At that time, the amendment of major medical guidelines in accordance with the results of ACTT-1 would have been expected in order to immediately benefit patients hospitalised for COVID-19.

However, both the Infectious Diseases Society of America (IDSA) and NIH guidelines recommended remdesivir only for patients on supplemental oxygen. 

These recommendations were made even though the 95% CIs of all respiratory support subgroups overlapped and treatment heterogeneity (interaction) was absent, which indicated that the benefits of remdesivir were similar among subgroups. 

The WHO guidelines did not recommend treatment with remdesivir at all, and a recommendation against its use in patients hospitalised with COVID-19 was subsequently made on the basis of the interim results of the open-label Solidarity trial.

The final results of the Solidarity trial showed that treatment with remdesivir led to significant hospital mortality reduction in patients with or without supplemental oxygen (rate ratio 0·86 [95% CI 0·76–0·98]) and significantly lower progression to mechanical ventilation or death (0·84 [0·75–0·93]).

The individual patient data meta-analysis by Amstutz and colleagues featured prespecified analyses according to group allocation, standardised outcome definitions, and adverse events stratified by organ systems.

The study evaluated data from a total of 10 480 patients in eight randomised controlled trials and concluded that remdesivir significantly reduces mortality in patients hospitalised with COVID-19 with or without supplemental oxygen (adjusted odds ratio [aOR] 0·80 [95% CI 0·70–0·93]).

A further significant reduction is also seen in the progression to mechanical ventilation or death with remdesivir (0·63 [0·48–0·83]). 

A conclusion could not be reached for patients receiving ventilation owing to a lack of statistical power. 

In terms of patient safety, the meta-analysis showed that—both overall and by organ system—grade 3 or 4 adverse events and serious adverse events were not increased with remdesivir.
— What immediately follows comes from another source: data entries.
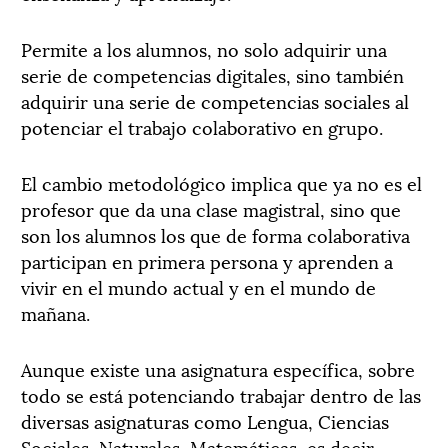
Permite a los alumnos, no solo adquirir una
serie de competencias digitales, sino también
adquirir una serie de competencias sociales al
potenciar el trabajo colaborativo en grupo.
El cambio metodológico implica que ya no es el
profesor que da una clase magistral, sino que
son los alumnos los que de forma colaborativa
participan en primera persona y aprenden a
vivir en el mundo actual y en el mundo de
mañana.
Aunque existe una asignatura específica, sobre
todo se está potenciando trabajar dentro de las
diversas asignaturas como Lengua, Ciencias
Sociales, Naturales, Matemáticas, es decir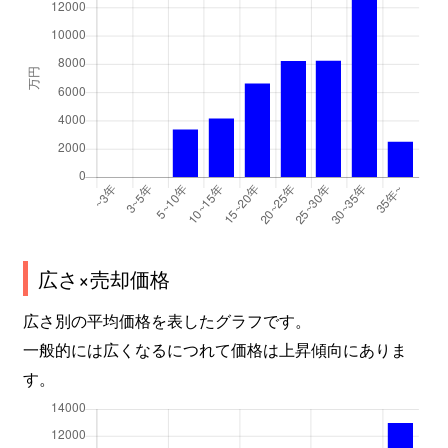
広さ×売却価格
広さ別の平均価格を表したグラフです。
一般的には広くなるにつれて価格は上昇傾向にありま
す。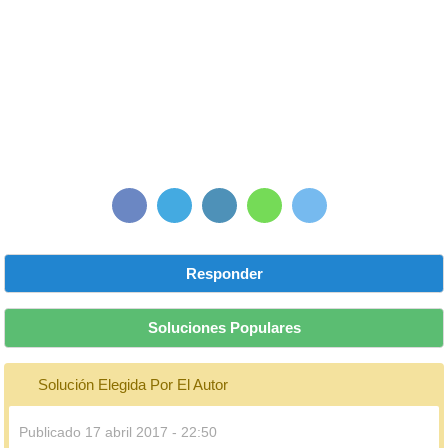
Responder
Soluciones Populares
Solución Elegida Por El Autor
Publicado
17 abril 2017 - 22:50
Notably, these results confirm the findings of ACTT-1 that were reported in April, 2020.

Additionally, it should not be surprising that if remdesivir significantly reduced mortality in patients receiving supplemental oxygen patients given remdesivir earlier in the course of COVID-19 should also benefit. 
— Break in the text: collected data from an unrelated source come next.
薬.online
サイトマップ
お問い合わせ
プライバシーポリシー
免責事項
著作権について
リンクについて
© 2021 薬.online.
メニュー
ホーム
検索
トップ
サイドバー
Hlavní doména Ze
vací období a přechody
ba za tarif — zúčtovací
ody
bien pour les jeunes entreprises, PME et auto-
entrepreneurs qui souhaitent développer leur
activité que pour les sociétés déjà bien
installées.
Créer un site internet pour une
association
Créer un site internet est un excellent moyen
Such findings were shown by the Solidarity trial and this meta-analysis (significantly better survival and lower progression to mechanical ventilation or death in hospitalised patients with or without supplemental oxygen); by multiple large, real-world, comparative effectiveness studies from different countries (significantly better survival and clinical recovery in hospitalised patients without supplemental oxygen); and by the PINETREE trial (significantly lower progression to hospitalisation or death in outpatients at high risk without supplemental oxygen).

 Prioritising underpowered subgroup results over powered overall results helped to prevent the NIH and IDSA guidelines from recommending remdesivir to patients hospitalised for COVID-19 without supplemental oxygen for nearly 2 years. 
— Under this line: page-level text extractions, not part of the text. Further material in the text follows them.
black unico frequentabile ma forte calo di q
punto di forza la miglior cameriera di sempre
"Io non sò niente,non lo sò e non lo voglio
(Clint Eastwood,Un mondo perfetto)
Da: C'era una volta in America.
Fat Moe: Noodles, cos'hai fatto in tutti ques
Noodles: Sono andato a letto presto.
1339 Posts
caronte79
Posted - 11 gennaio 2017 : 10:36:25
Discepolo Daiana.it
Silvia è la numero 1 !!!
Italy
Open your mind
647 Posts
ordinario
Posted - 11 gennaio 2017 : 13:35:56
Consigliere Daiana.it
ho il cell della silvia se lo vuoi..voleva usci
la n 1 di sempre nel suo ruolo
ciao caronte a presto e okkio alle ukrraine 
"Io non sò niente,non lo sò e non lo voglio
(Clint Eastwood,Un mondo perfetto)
As well prioritising the interim results of a high risk of bias trial over the complete and beneficial results of a low risk of bias trial helped to prevent the WHO guidelines from recommending remdesivir to any patients for almost 3 years.

In summary, The study suggests individualising approaches to remdesivir treatment for patients on mechanical ventilation, a practical example being continuing remdesivir in order to combat progressive respiratory failure due to persistent SARS-CoV-2 viral replication.

In the context of a deadly pandemic, it would have been beneficial for these panels to have erred on the side of inclusiveness and benefit rather than focusing on subgroup and interim results as evidence of no benefit, particularly in light of the robust and positive prespecified overall outcome findings of a placebo-controlled, double-blind, randomised stratified trial with a reassuring patient safety profile (no difference in adverse events between remdesivir and placebo) and the strong biological and clinical plausibility that antiviral benefit would extend to patients in the earlier stages of COVID-19 (before requiring supplemental oxygen) concludes The Lancet Respiratory Medicine.